Take precious metals, for instance. I can't think of a more unpopular investment vehicle - and yet most everyone on the street will tell you gold and silver are an anachronism - irrelevant in this cashless world, as if gold were no longer a haven for financial difficulty or that financial difficulty has been legislated away. These are overblown sentiments. In contrast to objects like pet rocks, Beanie Babies, or bell bottoms, gold and silver are not tied (entirely at least) to ephemeral aesthetic trends. They are tied to physics, the search for permanence in life, the need for a reliable wealth storage medium, and the fundamental relationship between debtor and creditor. The popularity of gold over six millennia is due to the fact that there is no known substance which shares its unique physical attributes of divisibility, scarcity, and permanence. As a non-debt based asset, gold is the premier financial counterweight to a system built upon promises to make good on debt. This includes not only bonds and mortgages, but fractional reserve, credit in all its forms, and fiat money systems as well.
The tools of Wall Street are those that are built upon the Efficient Market Hypothesis or EMH, and its frankenchild Modern Portfolio Theory, or MPT. Their two key assumptions are that markets are liquid and investors are rational, neither of which is necessarily true at any given time, or for any given decision maker or market. Even Burt Malkiel, through successive editions of his popular "A Random Walk Down Wall Street," has become increasingly disenchanted with accepted models of risk, though he accepts the basic tenets of EMH. A thorough debunking of such myths as beta was dispensed by David Dreman's excellent books including "Psychology and the Stock Market" and "Contrarian Investment Strategies: The Next Generation."
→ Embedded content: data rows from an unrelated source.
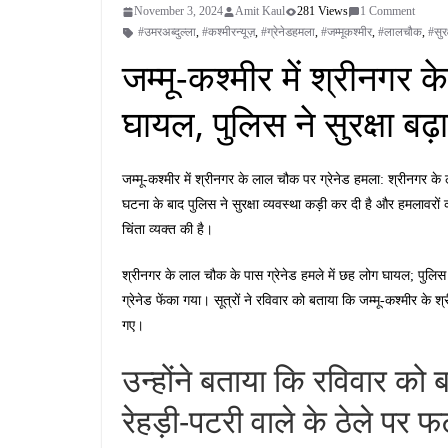
November 3, 2024
Amit Kaul
281 Views
1 Comment
#उमरअब्दुल्ला
,
#कश्मीरन्यूज़
,
#ग्रेनेडहमला
,
#जम्मूकश्मीर
,
#लालचौक
,
#सुर
जम्मू-कश्मीर में श्रीनगर 
घायल, पुलिस ने सुरक्षा बढ़
जम्मू-कश्मीर में श्रीनगर के लाल चौक पर ग्रेनेड हमला: श्रीनगर
घटना के बाद पुलिस ने सुरक्षा व्यवस्था कड़ी कर दी है और हमलावरों 
चिंता व्यक्त की है।
श्रीनगर के लाल चौक के पास ग्रेनेड हमले में छह लोग घायल; पुलिस 
ग्रेनेड फेंका गया। सूत्रों ने रविवार को बताया कि जम्मू-कश्मीर के
गए।
उन्होंने बताया कि रविवार को ब
रेहड़ी-पटरी वाले के ठेले पर फ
Perhaps the longest dagger to pierce the body EMH is the existence of an anomaly which can't be explained in its tidy universe. This is Warren Buffet himself, a living EMH counterargument. In statistical jargon, he's a "six sigma event," or a person with a track record that is so utterly improbable that he can't exist in a mere population of 5 billion people. Speaking of Buffett, when asked just how expensive US companies were at the moment, Mr. Buffett replied: "Too expensive for me in virtually all cases." Anyone concerned about overvaluation should know that Warren has been a net seller of stock and a purchaser of silver last year. I'll play my cards the same way as the guy behind the mountain of chips, thank you.
EMH calls into mind another acronym, the "Emergency Medical Hologram." True believers will require the good doctor's service when their beloved assumptions break down, because he's about the only portfolio insurance available.
Myself, I'll opt for preventative medicine - I'll choose investments the crowd doesn't want.